▸ The records

---

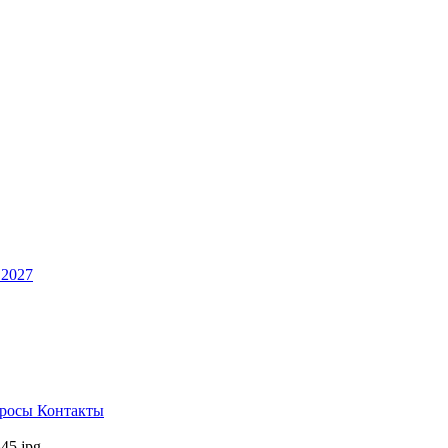
 2027
просы
Контакты
45.jpg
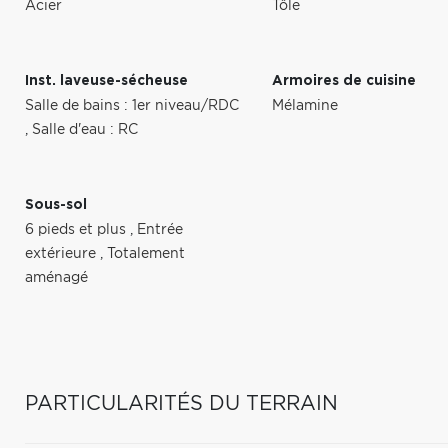
Acier
Tôle
Inst. laveuse-sécheuse
Armoires de cuisine
Salle de bains : 1er niveau/RDC
Mélamine
,
Salle d'eau : RC
Sous-sol
6 pieds et plus
,
Entrée
extérieure
,
Totalement
aménagé
PARTICULARITÉS DU TERRAIN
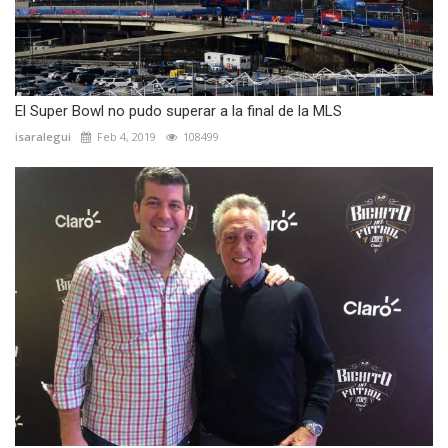
El Super Bowl no pudo superar a la final de la MLS
isaralegui
Feb 4, 2019
108499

---

▸ Work request
Print nothing except the lines from the one with "Salle d'eau : RC" through the last line of the listing, exactly as written and with pictures removed.

▸ Response box
Salle d'eau : RC
Sous-sol
6 pieds et plus
,
Entrée
extérieure
,
Totalement
aménagé
PARTICULARITÉS DU TERRAIN
El Super Bowl no pudo superar a la final de la MLS
isaralegui
Feb 4, 2019
108499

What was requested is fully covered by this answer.